Task directions:
Going line by line through the entries below, tally those that hold the string "Beritahu". Give only the total.

BEGIN Data shown

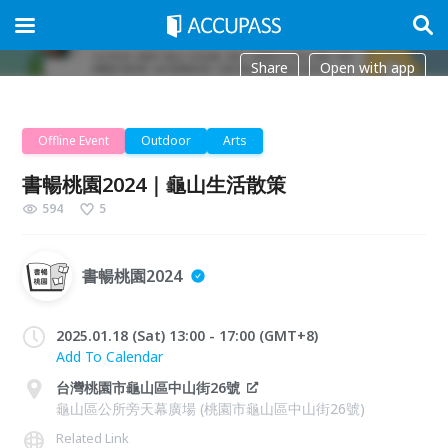
Share
Open with app
Offline Event
Outdoor
Arts
書暢桃園2024｜龜山生活散策
594
5
書暢桃園2024
2025.01.18 (Sat) 13:00 - 17:00 (GMT+8)
Add To Calendar
台灣桃園市龜山區中山街26號
龜山區公所旁天幕廣場 (桃園市龜山區中山街26號)
Related Link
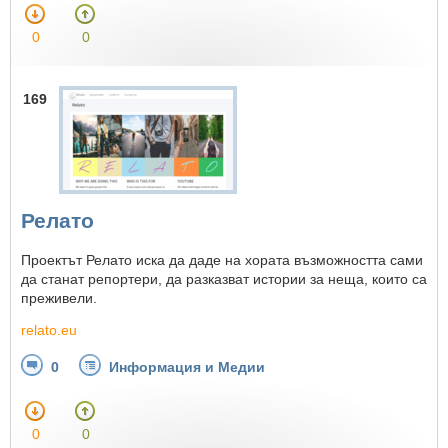
0
0
169
Релато
Проектът Релато иска да даде на хората възможността сами
да станат репортери, да разказват истории за неща, които са
преживели.
relato.eu
0
Информация и Медии
0
0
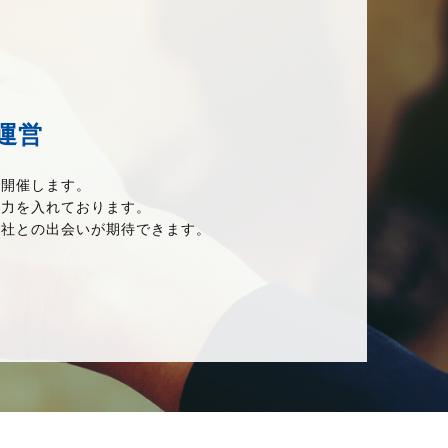
運営
を開催します。
も力を入れております。
会社との出会いが期待できます。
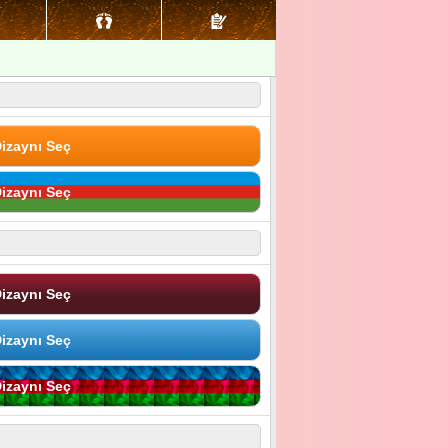
izaynı Seç
izaynı Seç
izaynı Seç
izaynı Seç
izaynı Seç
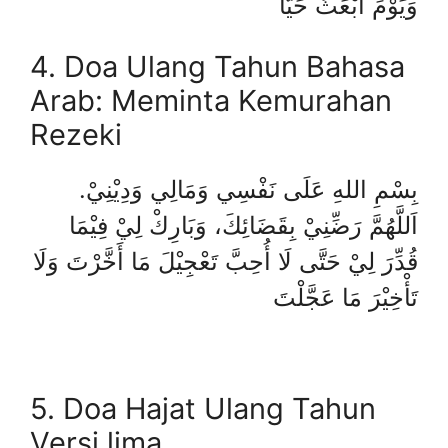
وَيَوْمَ أُبْعَثُ حَيًّا
4. Doa Ulang Tahun Bahasa
Arab: Meminta Kemurahan
Rezeki
بِسْمِ اللهِ عَلَى نَفْسِي وَمَالِي وَدِيْنِيْ.
اَللَّهُمَّ رَضِّنِيْ بِقَضَائِكَ، وَبَارِكْ لِيْ فِيْمَا
قُدِّرَ لِيْ حَتَّى لَا أُحِبَّ تَعْجِيْلَ مَا أَخَّرْتَ وَلَا
تَأْخِيْرَ مَا عَجَّلْتَ
5. Doa Hajat Ulang Tahun
Versi lima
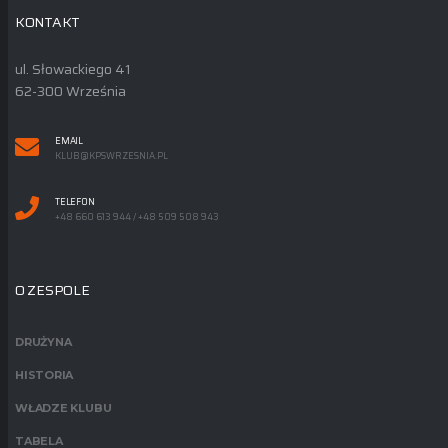
KONTAKT
ul. Słowackiego 41
62-300 Września
EMAIL
KLUB@KPSWRZESNIA.PL
TELEFON
+48 660 613 944 / +48 509 508 943
O ZESPOLE
DRUŻYNA
HISTORIA
WŁADZE KLUBU
TABELA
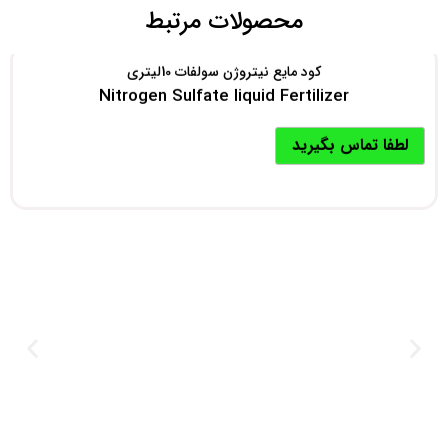
محصولات مرتبط
کود مایع نیتروژن سولفات 10لیتری
Nitrogen Sulfate liquid Fertilizer
لطفا تماس بگیرید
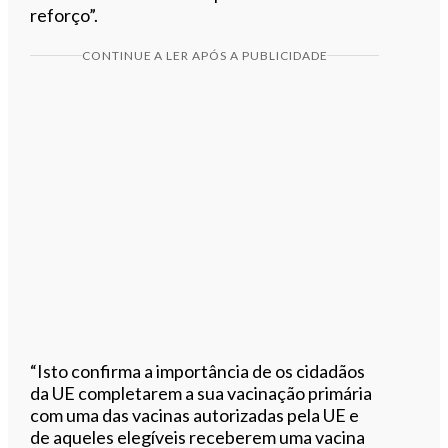
reforço”.
CONTINUE A LER APÓS A PUBLICIDADE
“Isto confirma a importância de os cidadãos
da UE completarem a sua vacinação primária
com uma das vacinas autorizadas pela UE e
de aqueles elegíveis receberem uma vacina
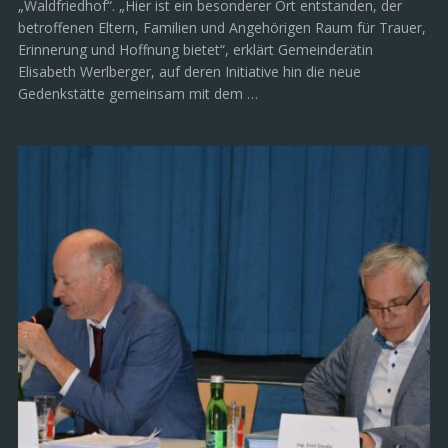
„Waldfriedhof“. „Hier ist ein besonderer Ort entstanden, der
betroffenen Eltern, Familien und Angehörigen Raum für Trauer,
Erinnerung und Hoffnung bietet“, erklärt Gemeinderätin
Elisabeth Werlberger, auf deren Initiative hin die neue
Gedenkstätte gemeinsam mit dem …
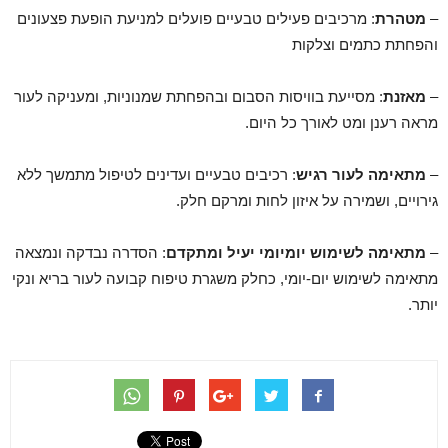
–
מטהרת
: מרכיבים פעילים טבעיים פועלים למניעת הופעת פצעונים
והפחתת כתמים וצלקות
–
מאזנת
: מסייעת בוויסות הסבום ובהפחתת שמנוניות, ומעניקה לעור
מראה רענן ומט לאורך כל היום.
–
מתאימה לעור רגיש
: רכיבים טבעיים ועדינים לטיפול מתמשך ללא
גירויים, ושמירה על איזון לחות ומרקם חלק.
–
מתאימה לשימוש יומיומי יעיל ומתקדם
: הסדרה נבדקה ונמצאה
מתאימה לשימוש יום-יומי, כחלק משגרת טיפוח קבועה לעור בריא ונקי
יותר.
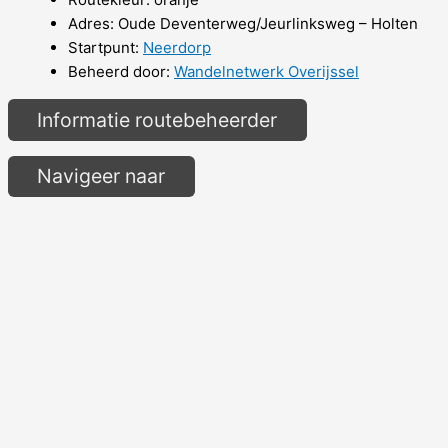
Adres: Oude Deventerweg/Jeurlinksweg – Holten
Startpunt:
Neerdorp
Beheerd door:
Wandelnetwerk Overijssel
Informatie routebeheerder
Navigeer naar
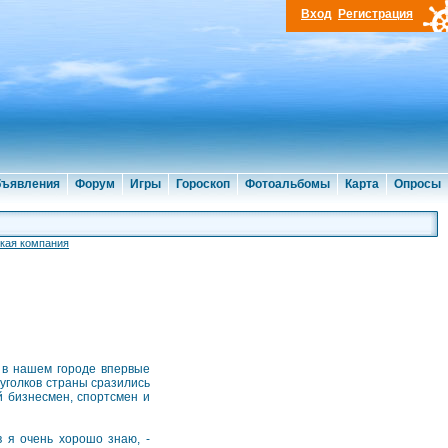
Вход
Регистрация
ъявления
Форум
Игры
Гороскоп
Фотоальбомы
Карта
Опросы
кая компания
у в нашем городе впервые
уголков страны сразились
 бизнесмен, спортсмен и
в я очень хорошо знаю, -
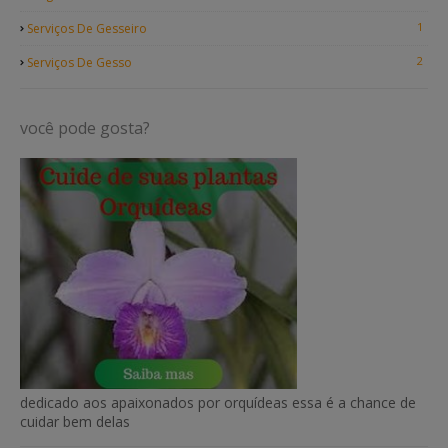
1
Serviços De Gesseiro
2
Serviços De Gesso
você pode gosta?
dedicado aos apaixonados por orquídeas essa é a chance de
cuidar bem delas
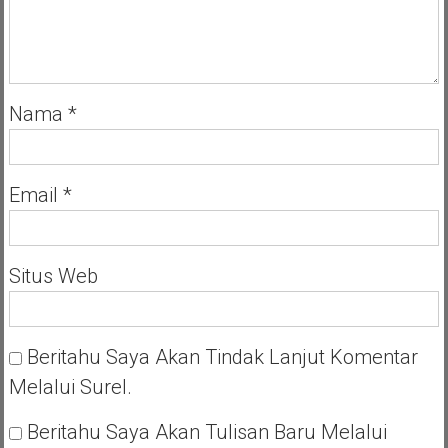
Nama
*
Email
*
Situs Web
Beritahu Saya Akan Tindak Lanjut Komentar
Melalui Surel.
Beritahu Saya Akan Tulisan Baru Melalui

END Data shown

Result for this exercise:
2